Several legacy media outlets caught some heat on Twitter this week for their coverage of a heart transplant recipient.
David Bennett Sr. was the recipient of a groundbreaking pig heart transplant at the University of Maryland Medical Center this week. The medical breakthrough was significant enough to warrant media coverage, but The Washington Post also decided to report on Bennett’s criminal history.
In 1988, Bennett stabbed Edward Shumaker seven times, leaving him confined to a wheelchair. Shumaker had a stroke in 2005 and died two years later, the Post reported.
“More than 106,000 Americans are on the national waiting list for an organ transplant, and 17 people die each day never receiving the organ they need,” the Post’s article about the transplant read. “In the face of such a shortage, it can seem unconscionable to some families that those convicted of violent crimes would be given a lifesaving procedure so many desperately need.”
It went on to explain that most doctors and medical experts disagree, and that criminal history is never a consideration for medical professionals in deciding who can receive care. But the fact that the dilemma was even posed as a legitimate debate by the Post sparked substantial backlash on social media.
“This is a … truly bizarre piece. As the multiple bioethicists quoted say, people deserve to receive necessary medical care regardless of their criminal record,” wrote Vox reporter Dylan Matthews. “But despite that, the whole rest of the piece exists for some reason!”
This is a … truly bizarre piece. As the multiple bioethicists quoted say, people deserve to receive necessary medical care regardless of their criminal record.
But despite that, the whole rest of the piece exists for some reason!https://t.co/yTLDNrjU0N
— dylan matthews (@dylanmatt) January 13, 2022
Dan Robitzski, a writer and editor at The Scientist, satirized the Post article with a headline of his own: “Should A Criminal Record Become a De Facto Death Sentence? Who’s To Say!”
Should A Criminal Record Become a De Facto Death Sentence? Who’s To Say!https://t.co/tqxKcYpUc4
— Dan Robitzski (@DanRobitzski) January 14, 2022
Harvard Medical School assistant professor Adam Gaffney called the article “ludicrous” in a tweet. “The framing of this article gives credence to an unethical perspective that is completely devoid of validity: the notion that medical care should be rationed to criminals or past criminals or something,” he added.
The framing of this article gives credence to an unethical perspective that is completely devoid of validity: the notion that medical care should be rationed to criminals or past criminals or something. Ludicrous.

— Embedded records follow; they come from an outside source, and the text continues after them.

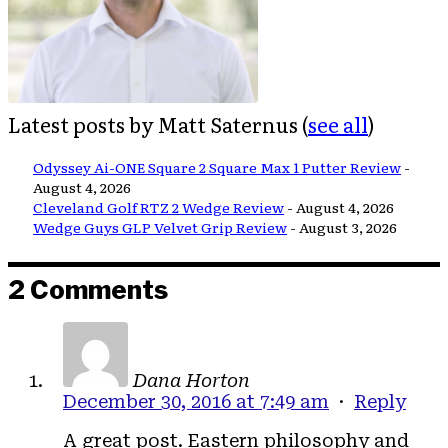
Latest posts by Matt Saternus
(
see all
)
Odyssey Ai-ONE Square 2 Square Max 1 Putter Review
-
August 4, 2026
Cleveland Golf RTZ 2 Wedge Review
- August 4, 2026
Wedge Guys GLP Velvet Grip Review
- August 3, 2026
2 Comments
Dana Horton
December 30, 2016 at 7:49 am
·
Reply
A great post. Eastern philosophy and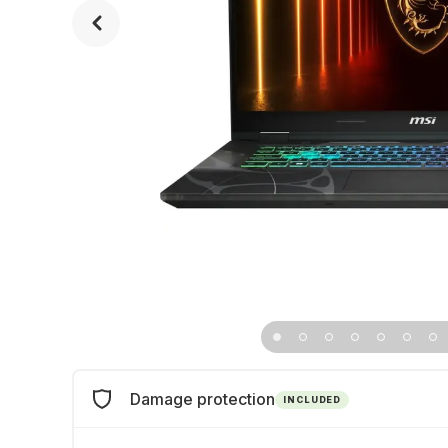
Damage protection
INCLUDED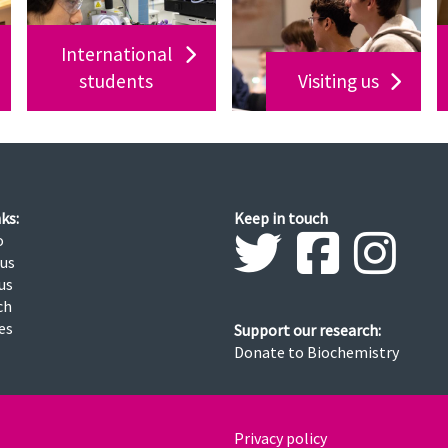
International
students
Visiting us
ks:
Keep in touch
o
 us
us
ch
ies
Support our research:
Donate to Biochemistry
Privacy policy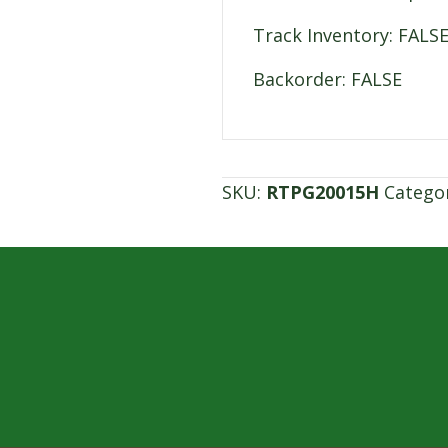
Track Inventory: FALS
Backorder: FALSE
SKU:
RTPG20015H
Catego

— Adam W Gaffney (@awgaffney) January 13, 2022
Shani George, vice president of communications for The Washington Post, defended the piece in an email to the Daily Caller. “This is a complicated and compelling story that raises important issues,” she said. “We spoke with the victim’s sister, who had shared her anguish on social media, in addition to the transplant recipient’s son, the hospital and medical experts to help illuminate for readers the moral and ethical questions involved.”

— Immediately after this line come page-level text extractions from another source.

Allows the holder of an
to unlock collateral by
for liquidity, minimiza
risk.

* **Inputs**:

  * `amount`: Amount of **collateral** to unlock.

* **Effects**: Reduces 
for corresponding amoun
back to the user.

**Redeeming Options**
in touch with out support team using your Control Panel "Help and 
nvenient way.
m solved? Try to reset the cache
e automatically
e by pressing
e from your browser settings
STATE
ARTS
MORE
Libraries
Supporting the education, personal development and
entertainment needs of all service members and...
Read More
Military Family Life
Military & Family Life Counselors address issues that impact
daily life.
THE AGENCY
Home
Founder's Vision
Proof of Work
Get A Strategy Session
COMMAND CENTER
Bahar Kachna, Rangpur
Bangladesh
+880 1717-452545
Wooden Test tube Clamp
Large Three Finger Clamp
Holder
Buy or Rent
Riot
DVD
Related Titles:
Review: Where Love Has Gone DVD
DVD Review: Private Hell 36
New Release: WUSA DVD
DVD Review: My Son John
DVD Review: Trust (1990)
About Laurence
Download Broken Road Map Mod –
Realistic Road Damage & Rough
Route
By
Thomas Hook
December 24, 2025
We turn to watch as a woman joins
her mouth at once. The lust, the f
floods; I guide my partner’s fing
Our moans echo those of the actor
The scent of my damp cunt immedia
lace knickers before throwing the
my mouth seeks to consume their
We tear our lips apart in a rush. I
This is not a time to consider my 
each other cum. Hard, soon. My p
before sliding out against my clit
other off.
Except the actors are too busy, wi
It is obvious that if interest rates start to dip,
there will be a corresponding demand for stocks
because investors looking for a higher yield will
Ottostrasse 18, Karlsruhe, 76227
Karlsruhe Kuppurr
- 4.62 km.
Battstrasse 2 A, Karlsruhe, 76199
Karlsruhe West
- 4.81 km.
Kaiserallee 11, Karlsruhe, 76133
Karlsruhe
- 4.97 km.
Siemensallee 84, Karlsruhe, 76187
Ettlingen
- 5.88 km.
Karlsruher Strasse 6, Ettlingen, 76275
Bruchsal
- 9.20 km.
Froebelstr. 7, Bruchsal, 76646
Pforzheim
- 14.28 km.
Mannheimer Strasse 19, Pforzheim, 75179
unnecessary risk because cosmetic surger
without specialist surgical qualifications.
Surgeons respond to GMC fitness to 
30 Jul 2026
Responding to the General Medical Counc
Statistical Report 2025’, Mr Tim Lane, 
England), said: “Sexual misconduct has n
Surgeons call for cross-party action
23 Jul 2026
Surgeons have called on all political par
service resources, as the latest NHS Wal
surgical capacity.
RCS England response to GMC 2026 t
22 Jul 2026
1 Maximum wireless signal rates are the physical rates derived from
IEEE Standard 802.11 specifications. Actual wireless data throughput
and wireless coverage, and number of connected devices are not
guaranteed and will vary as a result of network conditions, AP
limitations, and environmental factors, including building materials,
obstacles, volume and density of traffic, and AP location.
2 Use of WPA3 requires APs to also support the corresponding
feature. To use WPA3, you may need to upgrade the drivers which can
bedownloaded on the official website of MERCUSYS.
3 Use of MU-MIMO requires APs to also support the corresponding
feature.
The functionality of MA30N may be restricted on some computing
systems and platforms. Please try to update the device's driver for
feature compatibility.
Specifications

The Post wasn’t the only outlet to wade into the debate and come out scathed. The New York Times ran a similar article, again quoting experts who unanimously agreed Bennett’s history shouldn’t disqualify him from care. But again, readers questioned why the Times even bothered to ask such an obvious question to begin with. (RELATED: REPORT: Hospital Staff Tried To Take Man Off Life Support. Judge Orders Them To Stop)
The New Republic columnist Natalie Shure tweeted the article, adding the comment “Lifesaving medical care isn’t a reward for being a good person you freaks.”
Lifesaving medical care isn’t a reward for being a good person you freakshttps://t.co/JWxMCxiKsz
— Natalie Shure (@nataliesurely) January 14, 2022
— Rachel Cohen (@rmc031) January 14, 2022
I see the New York Times has the same goofy framing, bizarre. https://t.co/x5TOUcaKys
— Adam W Gaffney (@awgaffney) January 14, 2022
Other media outlets, including the Associated Press, also faced criticism for reporting that focused on the ethics of giving a criminal a groundbreaking heart transplant. Some of the articles spent time later in the piece elaborating on the science behind the procedure itself, which was a first-of-its-kind. Others focused almost entirely on the ethical question. What they all had in common was being widely panned for introducing an apparent dilemma that nobody seemed to disagree on.